● **Available data**:
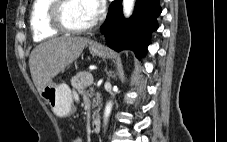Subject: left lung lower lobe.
<instances>
[{
	"mask_svg": "<svg viewBox=\"0 0 227 142\" xmlns=\"http://www.w3.org/2000/svg\"><path fill=\"white\" fill-rule=\"evenodd\" d=\"M161 12L160 0H137L133 15L125 19L122 0H114L101 27L107 45L116 51L130 49L136 56H143L150 34L158 28L157 17Z\"/></svg>",
	"mask_w": 227,
	"mask_h": 142,
	"instance_id": "0a47b994",
	"label": "left lung lower lobe"
}]
</instances>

● **Requirement**:
Exclude the images and output the lines above exactly.

● **Solution to this problem**:
Subject: left lung lower lobe.
<instances>
[{
	"mask_svg": "<svg viewBox=\"0 0 227 142\" xmlns=\"http://www.w3.org/2000/svg\"><path fill=\"white\" fill-rule=\"evenodd\" d=\"M161 12L160 0H137L133 15L125 19L122 0H114L101 27L107 45L116 51L130 49L136 56H143L150 34L158 28L157 17Z\"/></svg>",
	"mask_w": 227,
	"mask_h": 142,
	"instance_id": "0a47b994",
	"label": "left lung lower lobe"
}]
</instances>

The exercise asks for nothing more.